Records supplied
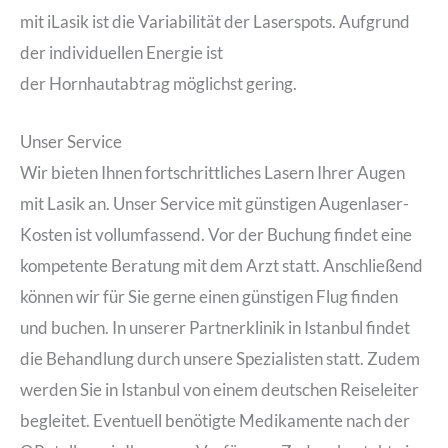
mit iLasik ist die Variabilität der Laserspots. Aufgrund
der individuellen Energie ist
der Hornhautabtrag möglichst gering.
Unser Service
Wir bieten Ihnen fortschrittliches Lasern Ihrer Augen
mit Lasik an. Unser Service mit günstigen Augenlaser-
Kosten ist vollumfassend. Vor der Buchung findet eine
kompetente Beratung mit dem Arzt statt. Anschließend
können wir für Sie gerne einen günstigen Flug finden
und buchen. In unserer Partnerklinik in Istanbul findet
die Behandlung durch unsere Spezialisten statt. Zudem
werden Sie in Istanbul von einem deutschen Reiseleiter
begleitet. Eventuell benötigte Medikamente nach der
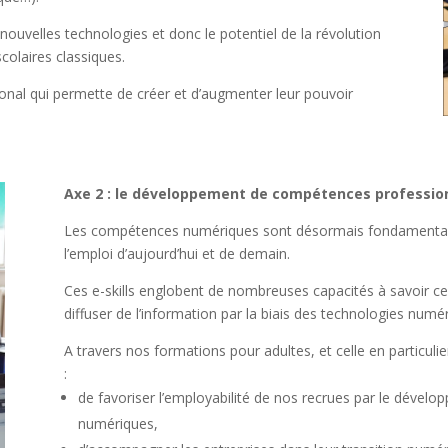
 nouvelles technologies et donc le potentiel de la révolution
laires classiques.
ional qui permette de créer et d’augmenter leur pouvoir
Axe 2 : le développement de compétences profession
Les compétences numériques sont désormais fondamentale
l’emploi d’aujourd’hui et de demain.
Ces e-skills englobent de nombreuses capacités à savoir cell
diffuser de l’information par la biais des technologies numé
A travers nos formations pour adultes, et celle en particul
:
de favoriser l’employabilité de nos recrues par le dével
numériques,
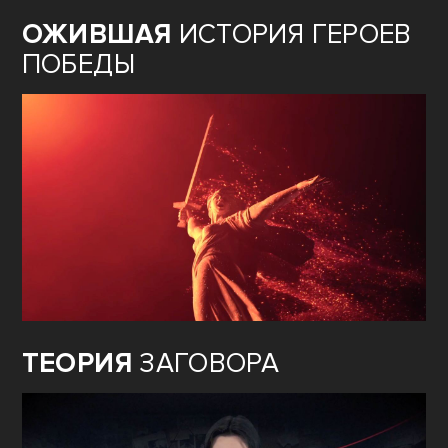
ОЖИВШАЯ
ИСТОРИЯ ГЕРОЕВ
ПОБЕДЫ
ТЕОРИЯ
ЗАГОВОРА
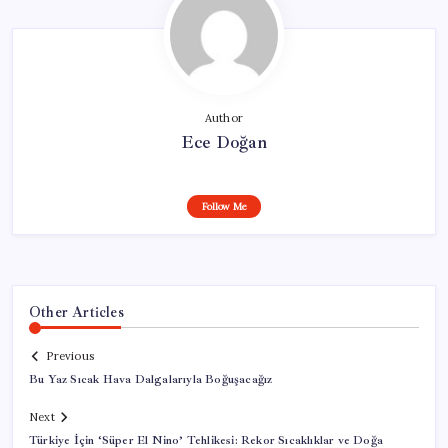
Author
Ece Doğan
Follow Me
Other Articles
Previous
Bu Yaz Sıcak Hava Dalgalarıyla Boğuşacağız
Next
Türkiye İçin ‘Süper El Nino’ Tehlikesi: Rekor Sıcaklıklar ve Doğa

Try it
Extract all lines from the material above that include the word "statt".

Exercise output
kompetente Beratung mit dem Arzt statt. Anschließend
die Behandlung durch unsere Spezialisten statt. Zudem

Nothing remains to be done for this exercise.